Spaces:

Syncre
/

arabic-audio-reader-worker

Running

File size: 8,806 Bytes

2e1a095

from __future__ import annotations

import argparse
import json
import sys
import tempfile
from pathlib import Path
from typing import Any

ROOT_DIR = Path(__file__).resolve().parent.parent
if str(ROOT_DIR) not in sys.path:
    sys.path.insert(0, str(ROOT_DIR))

from app import main
from scripts.verify_voice import DEFAULT_SAMPLE_TEXT, synthesize_voice


DEFAULT_VOICES = ["silma-local", "habibi-msa", "supertonic-ar", "espeak-ar-clear"]
RECOMMENDED_VOICE_ORDER = ["silma-local", "habibi-msa", "supertonic-ar", "espeak-ar-clear", "espeak-ar", "espeak-ar-male"]

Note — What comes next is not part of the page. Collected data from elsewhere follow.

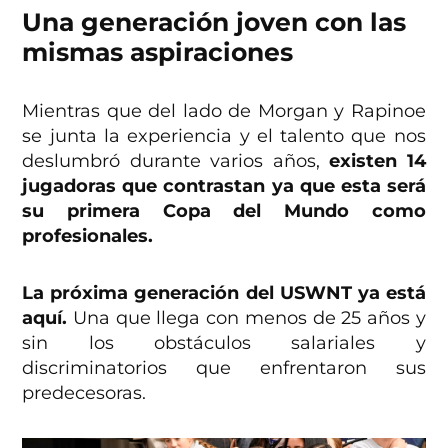
Una generación joven con las
mismas aspiraciones
Mientras que del lado de Morgan y Rapinoe
se junta la experiencia y el talento que nos
deslumbró durante varios años,
existen 14
jugadoras que contrastan ya que esta será
su primera Copa del Mundo como
profesionales.
La próxima generación del USWNT ya está
aquí.
Una que llega con menos de 25 años y
sin los obstáculos salariales y
discriminatorios que enfrentaron sus
predecesoras.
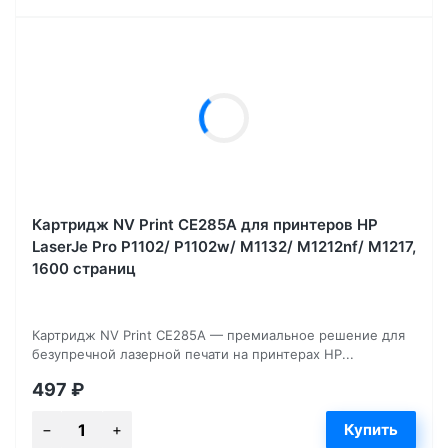
Картридж NV Print CE285A для принтеров HP
LaserJe Pro P1102/ P1102w/ M1132/ M1212nf/ М1217,
1600 страниц
Картридж NV Print CE285A — премиальное решение для
безупречной лазерной печати на принтерах HP...
497
₽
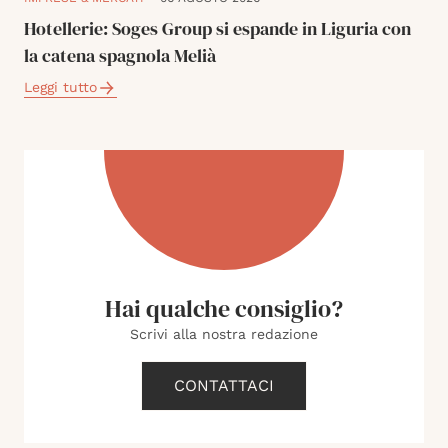
Hotellerie: Soges Group si espande in Liguria con
la catena spagnola Melià
Leggi tutto
Hai qualche consiglio?
Scrivi alla nostra redazione
CONTATTACI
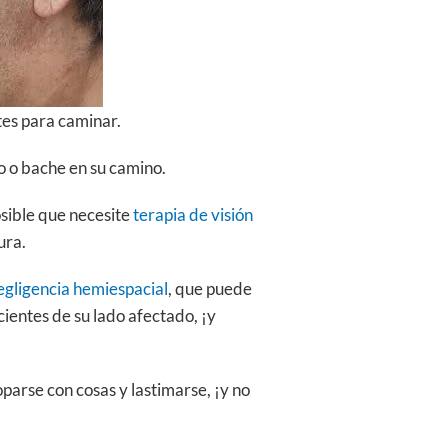
tes para caminar.
o o bache en su camino.
osible que necesite
terapia de visión
ura.
egligencia hemiespacial
, que puede
ientes de su lado afectado, ¡y
parse con cosas y lastimarse, ¡y no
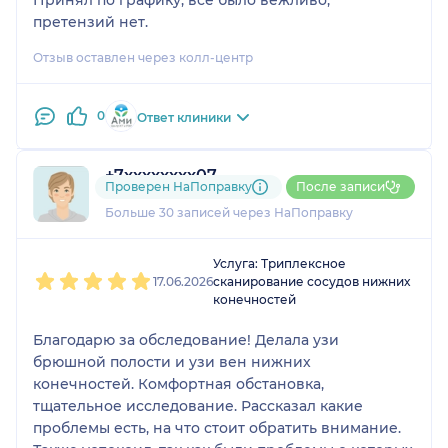
претензий нет.
Отзыв оставлен через колл-центр
0
Ответ клиники
+7xxxxxxxx07
Проверен НаПоправку
После записи
15 отзывов
Больше 30 записей через НаПоправку
1
2
3
4
5
Услуга: Триплексное
17.06.2026
сканирование сосудов нижних
конечностей
Благодарю за обследование! Делала узи
брюшной полости и узи вен нижних
конечностей. Комфортная обстановка,
тщательное исследование. Рассказал какие
проблемы есть, на что стоит обратить внимание.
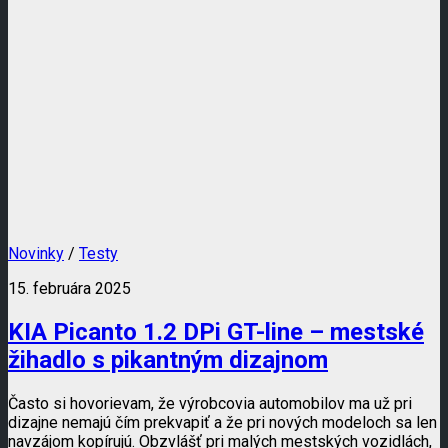
Novinky
/
Testy
15. februára 2025
KIA Picanto 1.2 DPi GT-line – mestské
žihadlo s pikantným dizajnom
Často si hovorievam, že výrobcovia automobilov ma už pri
dizajne nemajú čím prekvapiť a že pri nových modeloch sa len
navzájom kopírujú. Obzvlášť pri malých mestských vozidlách,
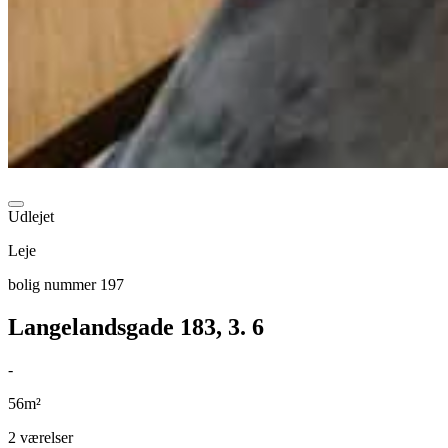
Udlejet
Leje
bolig nummer 197
Langelandsgade 183, 3. 6
-
56m²
2 værelser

def available_voice_ids() -> list[str]:
    return list(main.LOCAL_VOICES)


def benchmark_voice(
    voice_id: str,
    text: str,
    output_dir: Path,
    audio_format: str = "wav",
) -> dict[str, Any]:
    output_dir.mkdir(parents=True, exist_ok=True)
    destination = output_dir / f"{voice_id}.{audio_format}"
    try:
        result = synthesize_voice(text, voice_id, destination, audio_format)
        return {"ok": True, **result}
    except Exception as exc:
        return {
            "ok": False,
            "voiceId": voice_id,
            "label": main.get_local_voice(voice_id).get("label", voice_id),
            "engine": main.get_local_voice(voice_id).get("engine", ""),
            "error": str(exc),
        }


def benchmark_voices(
    voices: list[str] | None = None,
    text: str = DEFAULT_SAMPLE_TEXT,
    output_dir: Path | None = None,
    audio_format: str = "wav",
) -> dict[str, Any]:
    selected_voices = voices or DEFAULT_VOICES
    output = output_dir or (ROOT_DIR / "outputs" / "voice-benchmark")
    results = [benchmark_voice(voice_id, text, output, audio_format) for voice_id in selected_voices]
    successful = [item for item in results if item.get("ok")]
    fastest = min(successful, key=lambda item: item.get("elapsedSeconds", float("inf"))) if successful else None
    recommended = choose_recommended_voice(successful)
    return {
        "voices": selected_voices,
        "textCharacters": len(main.prepare_text_for_speech(text)),
        "outputDir": str(output),
        "audioFormat": audio_format,
        "results": results,
        "fastest": fastest,
        "recommended": recommended,
        "ready": bool(successful),
        "nextSteps": build_next_steps(results),
    }


def choose_recommended_voice(successful: list[dict[str, Any]]) -> dict[str, Any] | None:
    if not successful:
        return None
    by_voice_id = {str(item.get("voiceId")): item for item in successful}
    for voice_id in RECOMMENDED_VOICE_ORDER:
        if voice_id in by_voice_id:
            return by_voice_id[voice_id]
    return min(successful, key=lambda item: item.get("elapsedSeconds", float("inf")))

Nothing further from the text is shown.